= Developable roller =

Convex solid with a continuous, developable surface

STL model of a sphericon

In geometry, a developable roller is a convex solid whose surface consists of a single continuous, developable face. While rolling on a plane, most developable rollers develop their entire surface so that all the points on the surface touch the rolling plane. All developable rollers have ruled surfaces. Four families of developable rollers have been described to date: the prime polysphericons, the convex hulls of the two disc rollers (TDR convex hulls), the polycons and the Platonicons.

==Construction==

Comparison of an oloid (left) and sphericon (right) — in [ the SVG image], move over the image to rotate the shapes

Each developable roller family is based on a different construction principle. The prime polysphericons are a subfamily of the polysphericon family. They are based on bodies made by rotating regular polygons around one of their longest diagonals. These bodies are cut in two at their symmetry plane and the two halves are reunited after being rotated at an offset angle relative to each other. All prime polysphericons have two edges made of one or more circular arcs and four vertices. All of them, but the sphericon, have surfaces that consist of one kind of conic surface and one, or more, conical or cylindrical frustum surfaces. Two-disc rollers are made of two congruent symmetrical circular or elliptical sectors. The sectors are joined to each other such that the planes in which they lie are perpendicular to each other, and their axes of symmetry coincide.
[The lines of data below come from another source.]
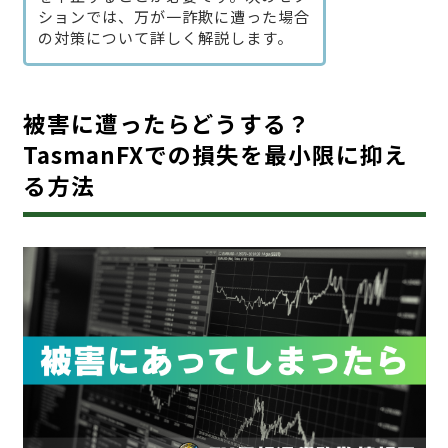
ションでは、万が一詐欺に遭った場合
の対策について詳しく解説します。
被害に遭ったらどうする？
TasmanFXでの損失を最小限に抑え
る方法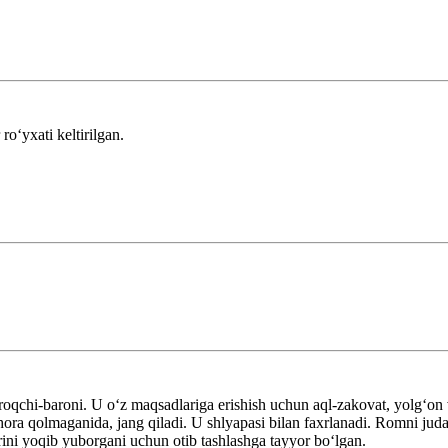
roʻyxati keltirilgan.
oqchi-baroni. U oʻz maqsadlariga erishish uchun aql-zakovat, yolgʻon 
a chora qolmaganida, jang qiladi. U shlyapasi bilan faxrlanadi. Romni ju
rini yoqib yuborgani uchun otib tashlashga tayyor boʻlgan.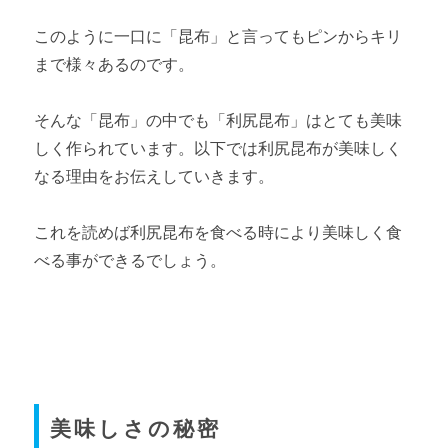
このように一口に「昆布」と言ってもピンからキリ
まで様々あるのです。
そんな「昆布」の中でも「利尻昆布」はとても美味
しく作られています。以下では利尻昆布が美味しく
なる理由をお伝えしていきます。
これを読めば利尻昆布を食べる時により美味しく食
べる事ができるでしょう。
美味しさの秘密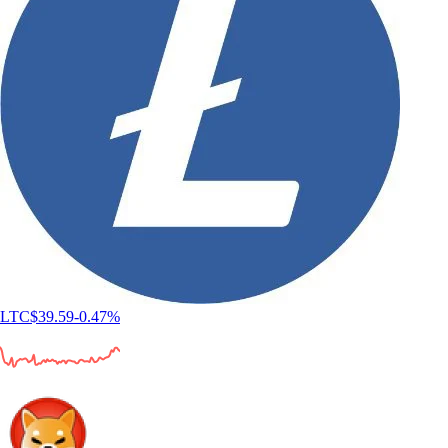
LTC
$
39.59
-0.47
%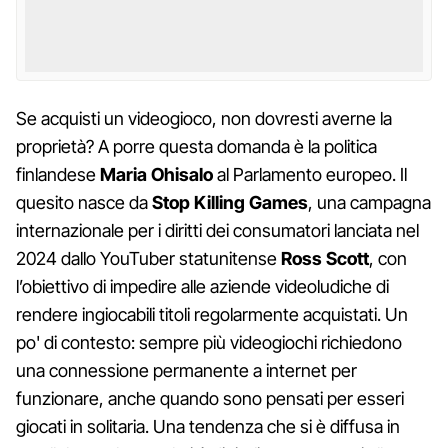
Se acquisti un videogioco, non dovresti averne la
proprietà? A porre questa domanda è la politica
finlandese
Maria Ohisalo
al Parlamento europeo. Il
quesito nasce da
Stop Killing Games
, una campagna
internazionale per i diritti dei consumatori lanciata nel
2024 dallo YouTuber statunitense
Ross Scott
, con
l’obiettivo di impedire alle aziende videoludiche di
rendere ingiocabili titoli regolarmente acquistati. Un
po' di contesto: sempre più videogiochi richiedono
una connessione permanente a internet per
funzionare, anche quando sono pensati per esseri
giocati in solitaria. Una tendenza che si è diffusa in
The convex hulls of these structures constitute the members of the TDR convex hull family. All members of this family have two edges (the two circular or elliptical arcs). They may have either 4 vertices, as in the sphericon (which is a member of this family as well) or none, as in the oloid. Like the prime polysphericons the polycons are based on regular polygons but consist of identical pieces of only one type of cone with no frustum parts. The cone is created by rotating two adjacent edges of a regular polygon (and in most cases their extensions as well) around the polygon's axis of symmetry that passes through their common vertex. A polycon based on an n-gon (a polygon with n edges) has n edges and n + 2 vertices. The sphericon, which is a member of this family as well, has circular edges. The hexacon's edges are parabolic. All other polycons' edges are hyperbolic. Like the polycons, the Platonicons are made of only one type of conic surface. Their unique feature is that each one of them circumscribes one of the five Platonic solids. Unlike the other families, this family is not infinite. 14 Platonicons have been discovered to date.

==Rolling motion==
Unlike axially symmetrical bodies that, if unrestricted, can perform a linear rolling motion (like the sphere or the cylinder) or a circular one (like the cone), developable rollers meander while rolling. Their motion is linear only on average. In the case of the polycons and Platonicons, as well as some of the prime polysphericons, the path of their center of mass consists of circular arcs. In the case of the prime polysphericons that have surfaces that contain cylindrical parts the path is a combination of circular arcs and straight lines. A general expression for the shape of the path of the TDR convex hulls center of mass has yet to be derived.
In order to maintain a smooth rolling motion the center of mass of a rolling body must maintain a constant height. All prime polysphericons, polycons, and platonicons and some of the TDR convex hulls share this property. Some of the TDR convex hulls, like the oloid, do not possess this property. In order for a TDR convex hull to maintain constant height the following must hold:

 $\ c^2=4a^2-2b^2$

Where a and b are the half minor and major axes of the elliptic arcs, respectively, and c is the distance between their centers. For example, in the case where the skeletal structure of the convex hull TDR consists of two circular segments with radius r, for the center of mass to be kept at constant height, the distance between the sectors' centers should be equal to $\sqrt{2}$r.